A new report on local wages has found a decades-long trend still exists in which Allen County salaries lag behind both state and national averages.
But Allen County commissioners said Friday there is a multifaceted plan in place to create higher-paying jobs, although it will take more time to produce results.
The wages report was part of Allen County Insight, a quarterly report detailing employment, wage and other economic data. Commissioners contracted with the Community Research Institute at IPFW this year, and this was the second report presented.
“The reality is that our wages are below the state averages, and we need to talk about it,” John Stafford, executive director of the institute, told the commissioners Friday.
In 1997, wages were slightly below national averages, but not significantly lower as they are today, Stafford said.
“We have never fully recovered from the recession in 2000,” he said. Since then, wages have steadily declined.
“The average wage today in Allen County is $39,535,” Stafford said. That compares with $40,248 for Hoosier workers and $48,040 for the country.
The county also shows a high percentage of employers are hiring temporary help through employment agencies, Stafford said.
The temporary employees usually receive lower pay, and that segment of workers does not make a positive contribution to the overall picture, Stafford said.

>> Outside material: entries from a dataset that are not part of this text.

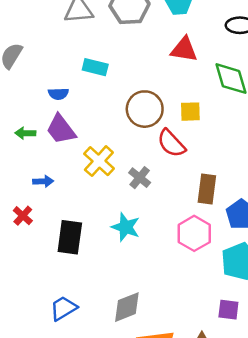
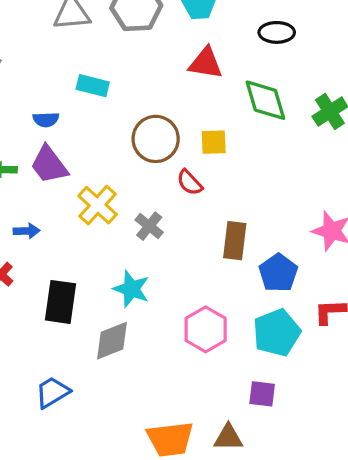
red semicircle: (171, 143) -> (190, 183), size x0.7
pink hexagon: (194, 233) -> (206, 329), moved
gray diamond: (127, 307) -> (112, 341), moved

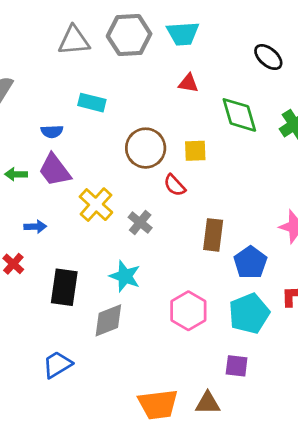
black ellipse: (277, 32) -> (268, 57), moved, turned 40
red triangle: (206, 63) -> (188, 83), size x0.7

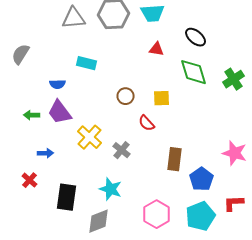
black ellipse: (268, 57) -> (196, 37), moved
brown circle: (146, 148) -> (126, 96), size x0.6

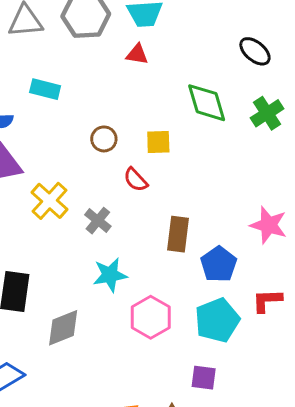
black ellipse: (196, 37) -> (255, 51), moved
red triangle: (156, 49) -> (137, 54), moved
cyan star: (110, 189) -> (110, 275), moved, turned -30

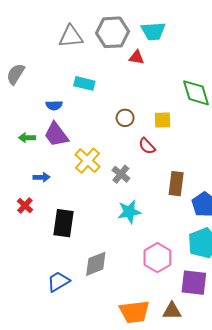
red triangle: (137, 54) -> (137, 57), moved
pink hexagon: (151, 317) -> (157, 258), moved
gray diamond: (63, 328) -> (96, 264), moved
purple square: (204, 378) -> (194, 283), size x1.5

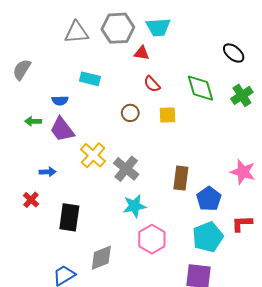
green arrow: (27, 138) -> (33, 121), moved
red semicircle: (147, 146) -> (152, 84), moved
gray cross: (121, 174) -> (126, 169), size x1.4
pink hexagon: (157, 258) -> (152, 239), moved

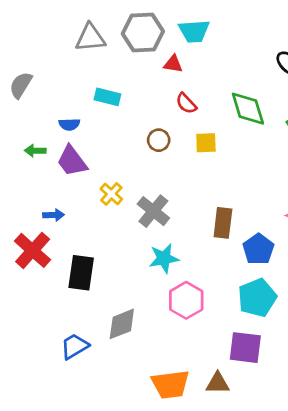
yellow cross: (93, 155) -> (111, 194), size x0.7
red cross: (31, 200) -> (33, 250), size x1.8

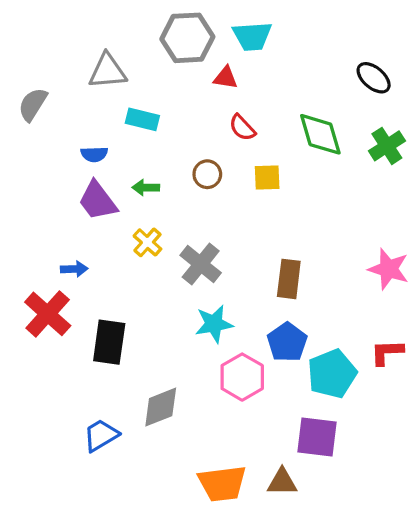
gray triangle: (90, 38) -> (108, 71), moved
green arrow: (35, 151) -> (146, 188), moved
blue pentagon: (258, 249) -> (287, 342), moved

Although the average wage is $74,991 for a utilities job, $66,676 for company management and $57,302 for those working in the finance and insurance industry, those are not major sectors of employment in Allen County, according to the report.
The county’s top employment sector – almost 17 percent – is in the health care and social assistance field. There are both high and low wages in that particular field, bringing the average to $43,364, Stafford said.
The good news is that the Fort Wayne area, which includes Allen, Wells and Whitley counties, continues to outpace the nation in monthly job growth, and has done so for 28 consecutive months, according to the study.
In August, Allen County saw jobs rise by 5.4 percent, compared with the national average of 1.4 percent.
“We’ve done a really good job of getting back to the same number of jobs as before the recession,” Stafford said.
Employment is strong and increasing, but the composition of companies has changed, which could explain why there are more jobs but less wages, Stafford said.
Some companies have diminished or downsized, including Lincoln Financial, Tokeim and General Electric, he said.
Another example of downsizing among company headquarters is International Harvester, which used to employ 10,000 or more. Harvester’s truck plant closed in 1983.
“Of course, we now have GM, but it employs about 3,500,” Stafford said.
Commissioner Nelson Peters said the county’s plan for fortifying wages is in the works.
“There is some proof of that because we are among the top areas leading in job growth,” Peters said.
“When you start as far back in the pack as we did, it takes awhile to reap the rewards, but we are moving, absolutely moving,” he said.
The county has partnered with the city to attract business, has prepared shovel-ready development sites, is strengthening regional collaboration and has an educational K-12 system that is focusing on post-secondary training to prepare young adults for jobs in this area, Peters said.
“We’ve created 3,500 new jobs in the last quarter, and frankly, I’m encouraged by that,” Peters said.